### TASK GOAL
Your response to the data below should hold nothing except the lines from the one containing "make it happen!" down to the one containing "washing your hair", reproduced exactly and without pictures.

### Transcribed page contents
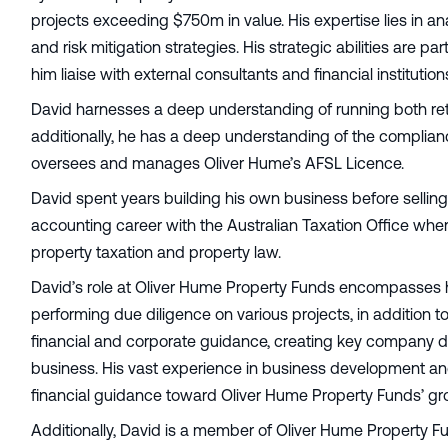
projects exceeding $750m in value. His expertise lies in a
and risk mitigation strategies. His strategic abilities are 
him liaise with external consultants and financial institu
David harnesses a deep understanding of running both ret
additionally, he has a deep understanding of the compli
oversees and manages Oliver Hume’s AFSL Licence.
David spent years building his own business before sellin
accounting career with the Australian Taxation Office whe
property taxation and property law.
David’s role at Oliver Hume Property Funds encompasses h
performing due diligence on various projects, in addition to 
financial and corporate guidance, creating key company 
business. His vast experience in business development an
financial guidance toward Oliver Hume Property Funds’ gro
Additionally, David is a member of Oliver Hume Property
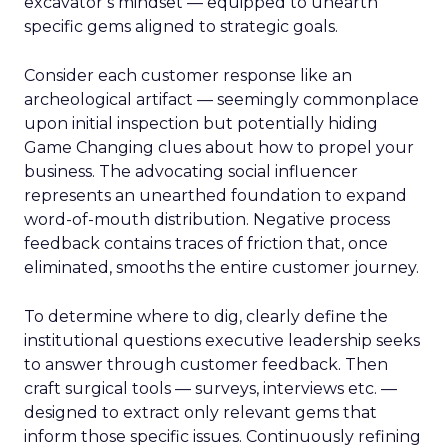
excavator’s mindset — equipped to unearth
specific gems aligned to strategic goals.
Consider each customer response like an
archeological artifact — seemingly commonplace
upon initial inspection but potentially hiding
Game Changing clues about how to propel your
business. The advocating social influencer
represents an unearthed foundation to expand
word-of-mouth distribution. Negative process
feedback contains traces of friction that, once
eliminated, smooths the entire customer journey.
To determine where to dig, clearly define the
institutional questions executive leadership seeks
to answer through customer feedback. Then
craft surgical tools — surveys, interviews etc. —
designed to extract only relevant gems that
inform those specific issues. Continuously refining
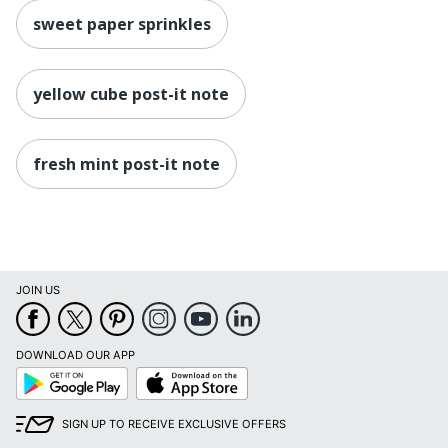
sweet paper sprinkles
yellow cube post-it note
fresh mint post-it note
JOIN US
DOWNLOAD OUR APP
Google
App
Play
Store
SIGN UP TO RECEIVE EXCLUSIVE OFFERS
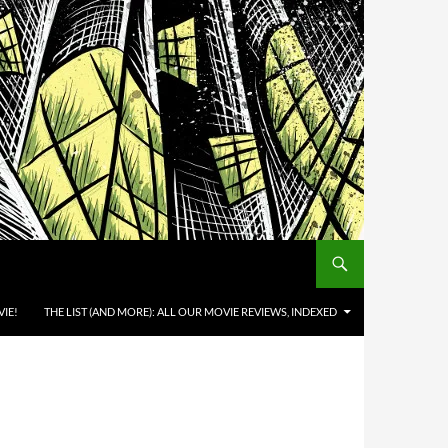
IE!
THE LIST (AND MORE): ALL OUR MOVIE REVIEWS, INDEXED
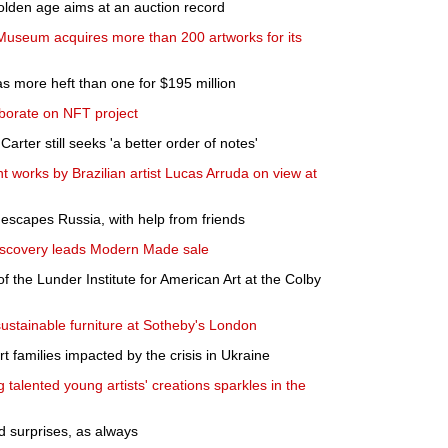
golden age aims at an auction record
Museum acquires more than 200 artworks for its
 more heft than one for $195 million
borate on NFT project
Carter still seeks 'a better order of notes'
t works by Brazilian artist Lucas Arruda on view at
escapes Russia, with help from friends
iscovery leads Modern Made sale
f the Lunder Institute for American Art at the Colby
sustainable furniture at Sotheby's London
t families impacted by the crisis in Ukraine
g talented young artists' creations sparkles in the
 surprises, as always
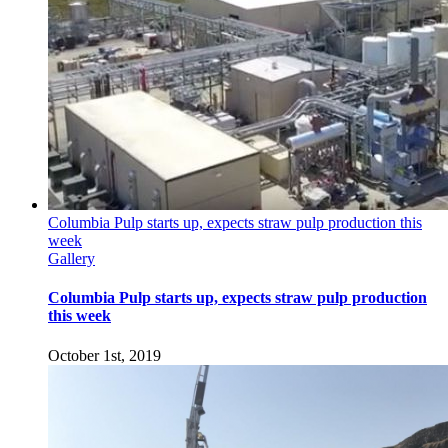
Columbia Pulp starts up, expects straw pulp production this
week
Gallery
Columbia Pulp starts up, expects straw pulp production
this week
October 1st, 2019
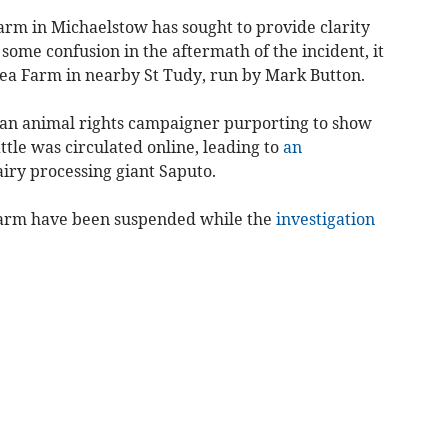
rm in Michaelstow has sought to provide clarity
some confusion in the aftermath of the incident, it
lshea Farm in nearby St Tudy, run by Mark Button.
y an animal rights campaigner purporting to show
ttle was circulated online, leading to
an
iry processing giant Saputo.
 Farm have been suspended while the
investigation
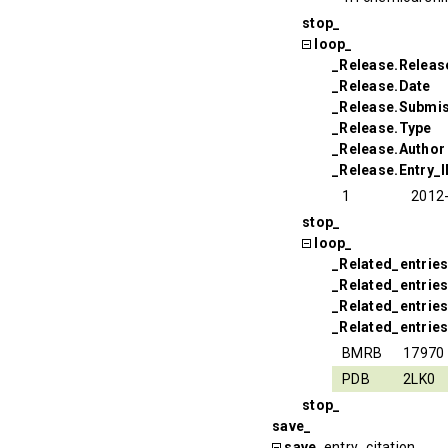
stop_
loop_
_Release.Relea
_Release.Date
_Release.Submi
_Release.Type
_Release.Author
_Release.Entry_
1
2012
stop_
loop_
_Related_entrie
_Related_entrie
_Related_entries
_Related_entries
BMRB
17970
PDB
2LK0
stop_
save_
save_
entry_citation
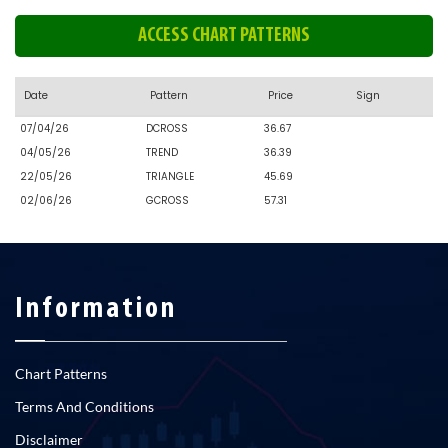
ACCESS CHART PATTERNS
Date
Pattern
Price
Sign
07/04/26
DCROSS
36.67
04/05/26
TREND
36.39
22/05/26
TRIANGLE
45.69
02/06/26
GCROSS
57.31
Information
Chart Patterns
Terms And Conditions
Disclaimer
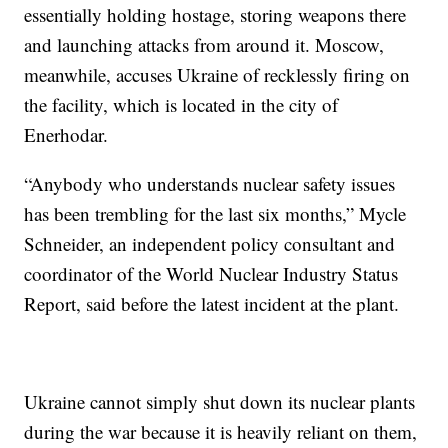
essentially holding hostage, storing weapons there
and launching attacks from around it. Moscow,
meanwhile, accuses Ukraine of recklessly firing on
the facility, which is located in the city of
Enerhodar.
“Anybody who understands nuclear safety issues
has been trembling for the last six months,” Mycle
Schneider, an independent policy consultant and
coordinator of the World Nuclear Industry Status
Report, said before the latest incident at the plant.
Ukraine cannot simply shut down its nuclear plants
during the war because it is heavily reliant on them,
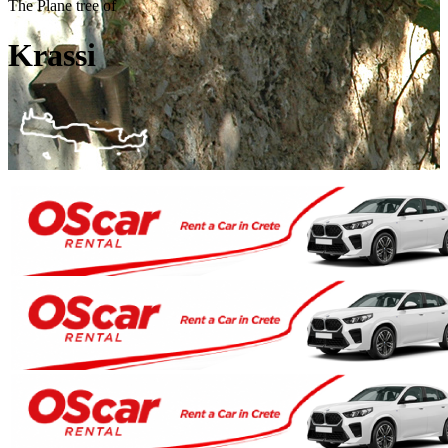
The Plane tree of
Krassi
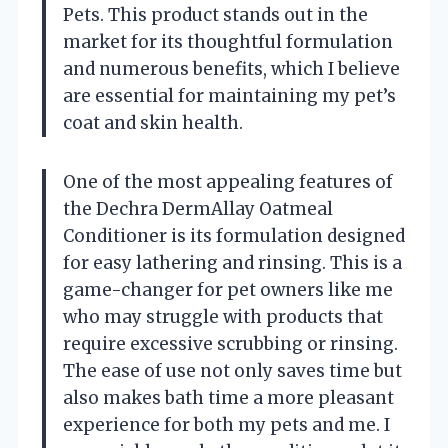
Pets. This product stands out in the
market for its thoughtful formulation
and numerous benefits, which I believe
are essential for maintaining my pet’s
coat and skin health.
One of the most appealing features of
the Dechra DermAllay Oatmeal
Conditioner is its formulation designed
for easy lathering and rinsing. This is a
game-changer for pet owners like me
who may struggle with products that
require excessive scrubbing or rinsing.
The ease of use not only saves time but
also makes bath time a more pleasant
experience for both my pets and me. I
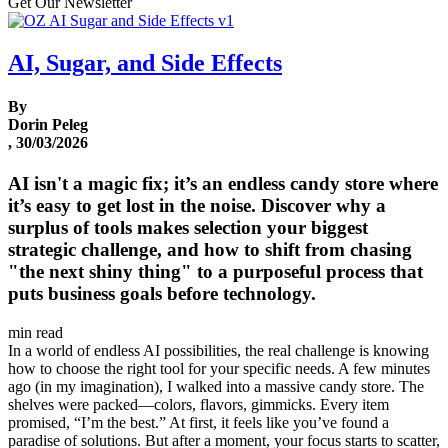
Get Our Newsletter
AI, Sugar, and Side Effects
By
Dorin Peleg
, 30/03/2026
AI isn't a magic fix; it’s an endless candy store where
it’s easy to get lost in the noise. Discover why a
surplus of tools makes selection your biggest
strategic challenge, and how to shift from chasing
"the next shiny thing" to a purposeful process that
puts business goals before technology.
min read
In a world of endless AI possibilities, the real challenge is knowing
how to choose the right tool for your specific needs. A few minutes
ago (in my imagination), I walked into a massive candy store. The
shelves were packed—colors, flavors, gimmicks. Every item
promised, “I’m the best.” At first, it feels like you’ve found a
paradise of solutions. But after a moment, your focus starts to scatter,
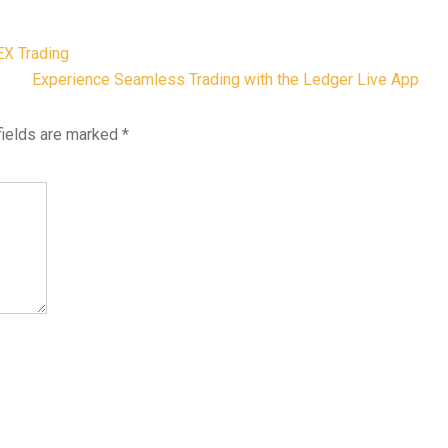
EX Trading
Experience Seamless Trading with the Ledger Live App
fields are marked
*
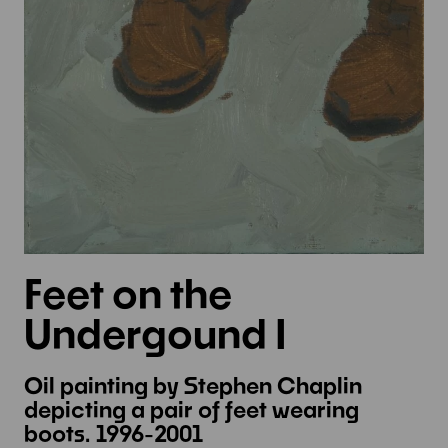
Feet on the
Undergound I
Oil painting by Stephen Chaplin
depicting a pair of feet wearing
boots. 1996-2001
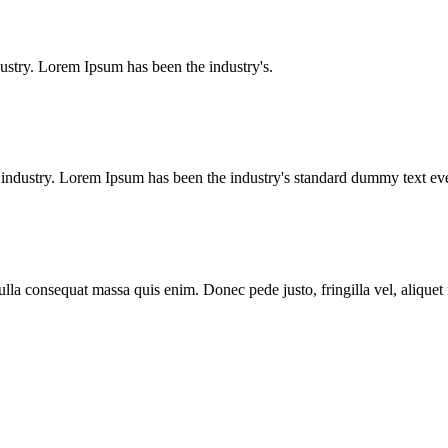
ustry. Lorem Ipsum has been the industry's.
g industry. Lorem Ipsum has been the industry's standard dummy text e
lla consequat massa quis enim. Donec pede justo, fringilla vel, aliquet n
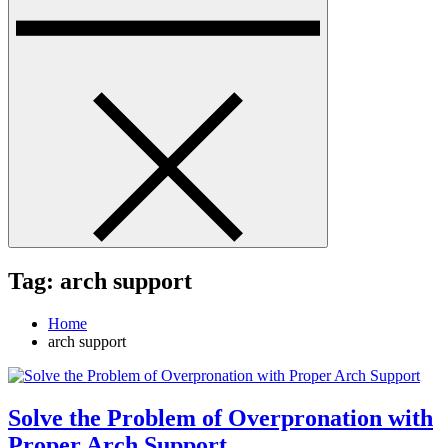
Tag:
arch support
Home
arch support
Solve the Problem of Overpronation with
Proper Arch Support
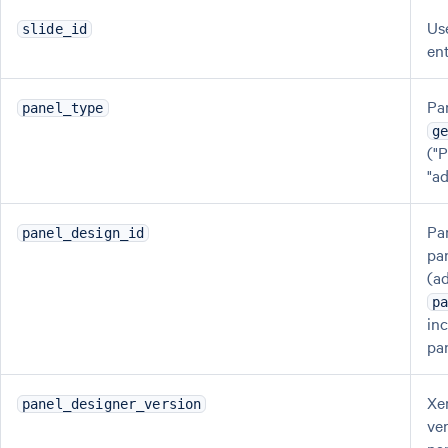
Us
slide_id
en
Pa
panel_type
g
("
"a
Pa
panel_design_id
pa
(ad
p
in
pa
Xe
panel_designer_version
ve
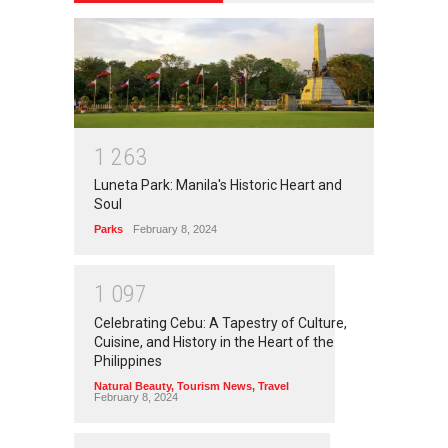
1
2
6
3
Luneta Park: Manila's Historic Heart and
Soul
Parks
February 8, 2024
1
0
9
7
Celebrating Cebu: A Tapestry of Culture,
Cuisine, and History in the Heart of the
Philippines
Natural Beauty
,
Tourism News
,
Travel
February 8, 2024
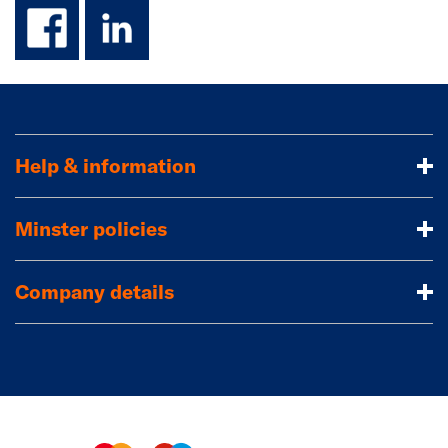
facebook
linkedin
Help & information
Minster policies
Company details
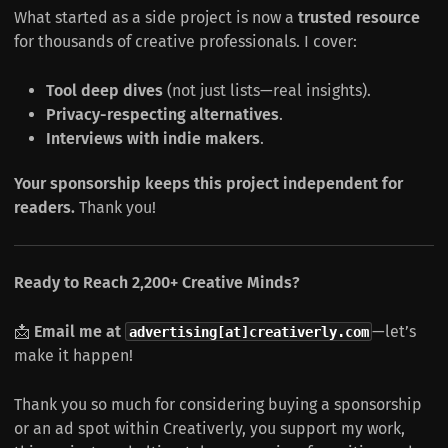
What started as a side project is now a
trusted resource
for thousands of creative professionals. I cover:
Tool deep dives
(not just lists—real insights).
Privacy-respecting alternatives
.
Interviews with indie makers
.
Your sponsorship keeps this project independent for
readers.
Thank you!
Ready to Reach 2,200+ Creative Minds?
📩
Email me at
—let’s
advertising[at]creativerly.com
make it happen!
Thank you so much for considering buying a sponsorship
or an ad spot within Creativerly, you support my work,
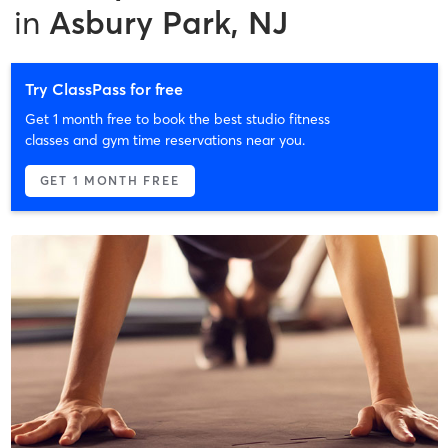
in
Asbury Park, NJ
Try ClassPass for free
Get 1 month free to book the best studio fitness
classes and gym time reservations near you.
GET 1 MONTH FREE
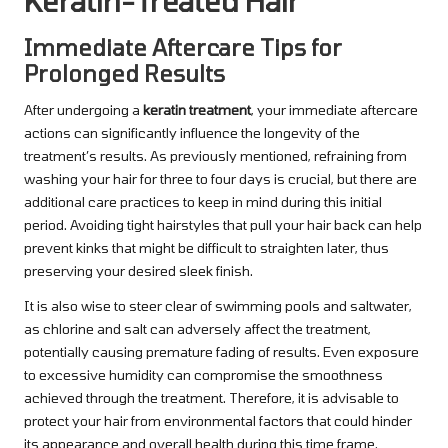
Keratin-Treated Hair
Immediate Aftercare Tips for
Prolonged Results
After undergoing a
keratin treatment
, your immediate aftercare
actions can significantly influence the longevity of the
treatment’s results. As previously mentioned, refraining from
washing your hair for three to four days is crucial, but there are
additional care practices to keep in mind during this initial
period. Avoiding tight hairstyles that pull your hair back can help
prevent kinks that might be difficult to straighten later, thus
preserving your desired sleek finish.
It is also wise to steer clear of swimming pools and saltwater,
as chlorine and salt can adversely affect the treatment,
potentially causing premature fading of results. Even exposure
to excessive humidity can compromise the smoothness
achieved through the treatment. Therefore, it is advisable to
protect your hair from environmental factors that could hinder
its appearance and overall health during this time frame.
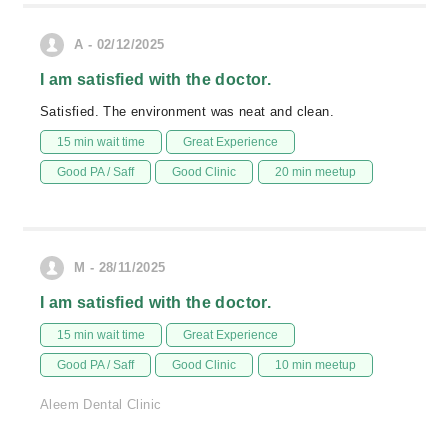
A - 02/12/2025
I am satisfied with the doctor.
Satisfied. The environment was neat and clean.
15 min wait time
Great Experience
Good PA / Saff
Good Clinic
20 min meetup
M - 28/11/2025
I am satisfied with the doctor.
15 min wait time
Great Experience
Good PA / Saff
Good Clinic
10 min meetup
Aleem Dental Clinic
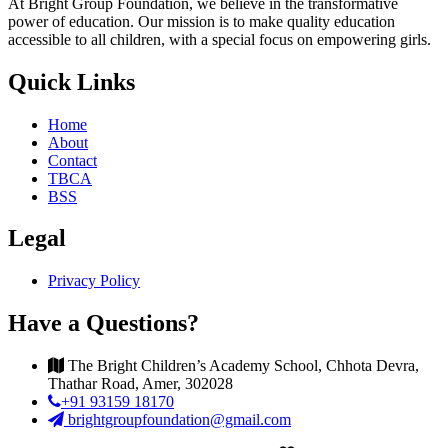
At Bright Group Foundation, we believe in the transformative
power of education. Our mission is to make quality education
accessible to all children, with a special focus on empowering girls.
Quick Links
Home
About
Contact
TBCA
BSS
Legal
Privacy Policy
Have a Questions?
The Bright Children’s Academy School, Chhota Devra,
Thathar Road, Amer, 302028
+91 93159 18170
brightgroupfoundation@gmail.com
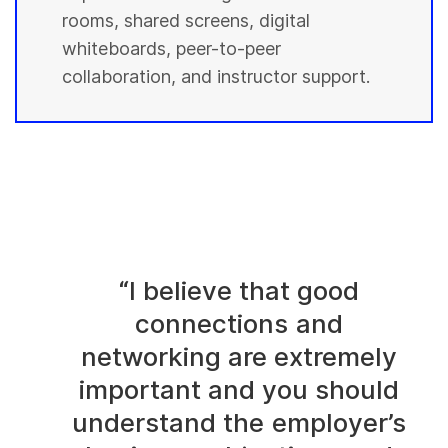
rooms, shared screens, digital
whiteboards, peer-to-peer
collaboration, and instructor support.
“I believe that good
connections and
networking are extremely
important and you should
understand the employer’s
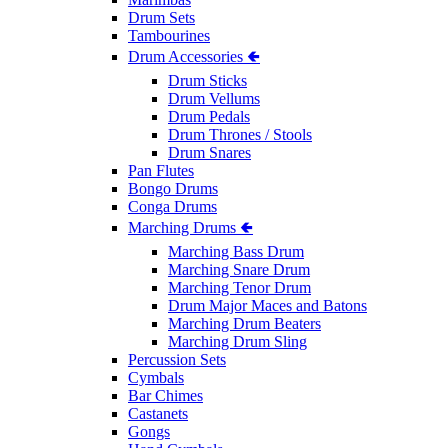
Drum Sets
Tambourines
Drum Accessories 🢀
Drum Sticks
Drum Vellums
Drum Pedals
Drum Thrones / Stools
Drum Snares
Pan Flutes
Bongo Drums
Conga Drums
Marching Drums 🢀
Marching Bass Drum
Marching Snare Drum
Marching Tenor Drum
Drum Major Maces and Batons
Marching Drum Beaters
Marching Drum Sling
Percussion Sets
Cymbals
Bar Chimes
Castanets
Gongs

### WRITTEN SOLUTION
make it happen!
Thank you so much for considering buying a sponsorship
or an ad spot within Creativerly, you support my work,
in
Asbury Park, NJ
Try ClassPass for free
Get 1 month free to book the best studio fitness
classes and gym time reservations near you.
GET 1 MONTH FREE
Keratin-Treated Hair
Immediate Aftercare Tips for
Prolonged Results
After undergoing a
keratin treatment
, your immediate aftercare
actions can significantly influence the longevity of the
treatment’s results. As previously mentioned, refraining from
washing your hair for three to four days is crucial, but there are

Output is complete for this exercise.